みかんぼうや

ヘルプ 〜心がつなぐストーリー〜のみかんぼうやのレビュー・感想・評価

4.1
【非常に重い社会派テーマを絶妙なバランスのエンタメ性で観やすく描き上げる、人権分離法下のアメリカ南部、黒人差別における人間の“防衛本能”的同調圧力に立ち向かう女性たちの奮闘記】


天心VS武尊の世紀の一戦の興奮冷めやらぬまま走り書きレビュー!

本作、U-NEXTで以前よりマイリスト登録していて配信終了にあがっていたので観ましたが、期待していたよりもかなり面白く素晴らしい作品でした。

1960年代のジム・クロウ法(人権分離法)下で黒人差別意識が特に強いアメリカミシシッピ州において、一人の女性が黒人メイドの声を集め動き出す、という社会派映画で、本来であればとても重く苦しいテーマではあるのですが、見せ方として淡々とした“ドキュメンタリータッチ”ではなく、ドラマ性とエンタメ性を意識した映画的演出も多く、物語の中に超黒人差別主義者の絶対的悪女のビリーという役柄が出てくるなど、“半沢直樹的”な分かりやすい勧善懲悪の話になっているので、“とにかく辛くて息苦しい”とはならず観やすい。

かと言って過剰にドラマチックなエンタメ演出にもいき過ぎず、核心である差別に関する表現については、当時の黒人に対する酷い扱いや何よりも法の下で差別に対して声をあげること自体が身の危険をおよぼす、というあまりにも理不尽な状況がとてもよく伝わる丁寧な脚本で、バランスの良い表現だったと思います。黒人差別を題材にした映画でいうと、「グリーンブック」のようなテーマの重さとエンタメ性のバランス感がある作品でした。

しかし、ストーリーの幕切れは、その勧善懲悪性から想像していたものとは予想外の終わり方。
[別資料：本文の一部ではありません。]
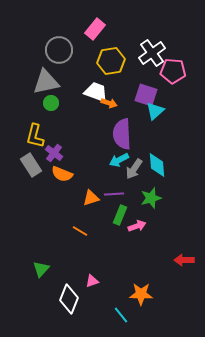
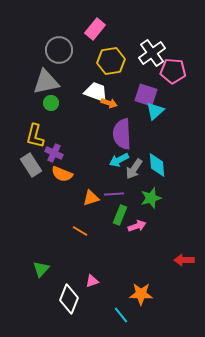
purple cross: rotated 12 degrees counterclockwise
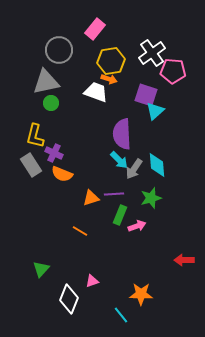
orange arrow: moved 24 px up
cyan arrow: rotated 108 degrees counterclockwise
ただ、本作の舞台設定が1960年代前半、そして本作が作られたのがその50年後の2011年、そして、ミネソタ州でジョージ・フロイドが射殺されブラック・ライブズ・マターのデモが激化したのがその約10年後の2020年。完全に消えることのない差別意識を考えると、この終わり方は個人的にとても納得感があり、映画としては好感が持てました(その結末そのものに好感を持ったということではなく)。

本作を観てもう一つ強く思ったこと。先日視聴した邦画の「あん」のレビューに「日本人は同調圧力に弱い」と書きましたが、そのレビュー内にも書いたとおり、やはり“日本人は”という表現は適当でなかったな、と。というのは、本作で登場する黒人差別にも、紛れもない“同調圧力”が見えるからです。「あん」では、その作風から同調圧力のシーンは敢えて直接的に表現していませんでしたが、本作はその作風の分かりやすさもあり、あからさまな“それ”が表現されています。しかも、タチが悪いことに地位が高く権力の強いものが圧力をかけるという(同調圧力は基本的にそういう要素が強いと思いますが)。

「あん」ではハンセン病、本作では黒人差別ですが、差別意識が当時あっという間に広がり、そして時代を経た今でも一部で根深く残り続けるのは、逆に自分たちが“異端”になり差別されないようにするための人間の持つ“防衛本能”によるものもかなり大きいのでしょう。

そういう意味でも、映画としてのエンタメ性はしっかり持ちつつも、差別意識やその根本にある同調圧力について、しっかり考えさせられる非常に良質な作品でした。